Johnny pulled his wallet out. The Elves where on the train headed north before they had time to close their shocked pie holes. Caught me off guard as well. Beautiful move. side stepped the whole idea of a war.

A fighter is permitted to not fight if he can out brain the opposition.

DMMike
11-09-2010, 08:42 PM
I think Sacha's point about fighters not doing anything out of combat is that fighters don't have mechanics for anything other than combat - not that they can't roleplay their way into being useful outside of combat. (Hopefully, any PC can roleplay usefully (or amusingly) outside combat).

And wizards specifically have spells that can be used for purposes other than hurting creatures. Need a bridge built? Animate object!
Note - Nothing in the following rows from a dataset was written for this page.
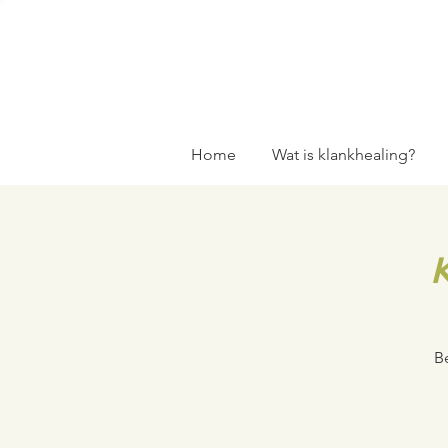
Home
Wat is klankhealing?
B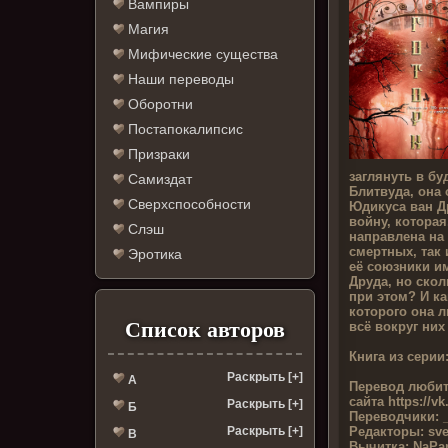
Вампиры
Магия
Мифические существа
Наши переводы
Оборотни
Постапокалипсис
Призраки
заглянуть в б
Самиздат
Блитвуда, она 
Сверхспособности
Юдикуса ван Д
войну, которая
Слэш
направлена на
смертных, так 
Эротика
её союзники и
Друда, но ско
при этом? И ка
которого она л
Список авторов
всё вокруг них
Книга из серии
Раскрыть [+]
А
Перевод любит
сайта
https://v
Раскрыть [+]
Б
Переводчики:
_
Редакторы:
sve
Раскрыть [+]
В
Вычитка:
NaPan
Well to this I have a one-word reply: Craft. That's right, class skill for Fighters. And Intimidate (who needs Diplomacy or Charm Person anyway?)

Okay, odds are that the players of Fighters don't really mind that they have no (mechanics) relevance outside of combat. While the sorceror is using clairvoyance to scout a far-off battlefield, the Fighter's player is happy to send his character to the docks where he'll drink and gamble until he wakes up from his blackout the next morning. So...not really seeing that as a problem. The problem, if there is one, is when the Fighter's player takes a backseat to the Wizard PC's fun and importance.
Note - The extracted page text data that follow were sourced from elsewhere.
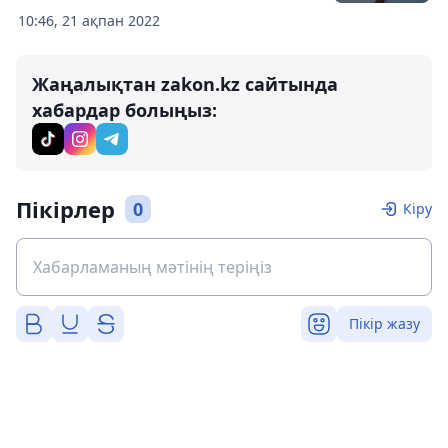
10:46, 21 ақпан 2022
Жаңалықтан zakon.kz сайтында
хабардар болыңыз:
Пікірлер
0
Кіру
Пікір жазу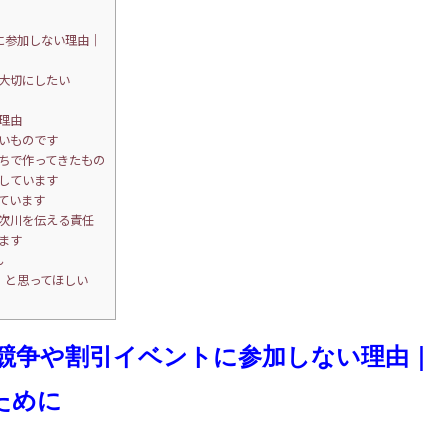
に参加しない理由｜
大切にしたい
理由
いものです
ちで作ってきたもの
しています
ています
次川を伝える責任
ます
ん
」と思ってほしい
競争や割引イベントに参加しない理由｜
ために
Best way to avoid that (if you're playing the Fighter): run up to the bad guys before your Wizard buddy has a chance to use any area or line-of-effect spells. You might get killed, but at least the wizard will have to work harder to outshine you.

Malruhn
11-10-2010, 09:00 PM
I once DM'ed a very elaborate scenario where the entire bad-guy army KNEW they'd be scried upon - and they all set up wooden dragons and such to fool scrying...

It was all foiled when the fighter went down to the docks and got stupid drunk whilst looking for info.

The sorcerer was SO proud of the fact that he had numbers and weapons and tactics and such of the entire army - and he got SO upset when the fighter told him that his numbers were off by 300% and there were no dragons or other critters - that it was all smoke and mirrors to foil the scrying spells.

The fighter was right.

There were too many people in on the scam... and some were bound to talk. This was YEARS before we found out that oral sex in the Oval Office could be a headline even when there were only two people involved. 150 soldiers in on a "secret" mission to fool wizards? They were DYING to talk about it!!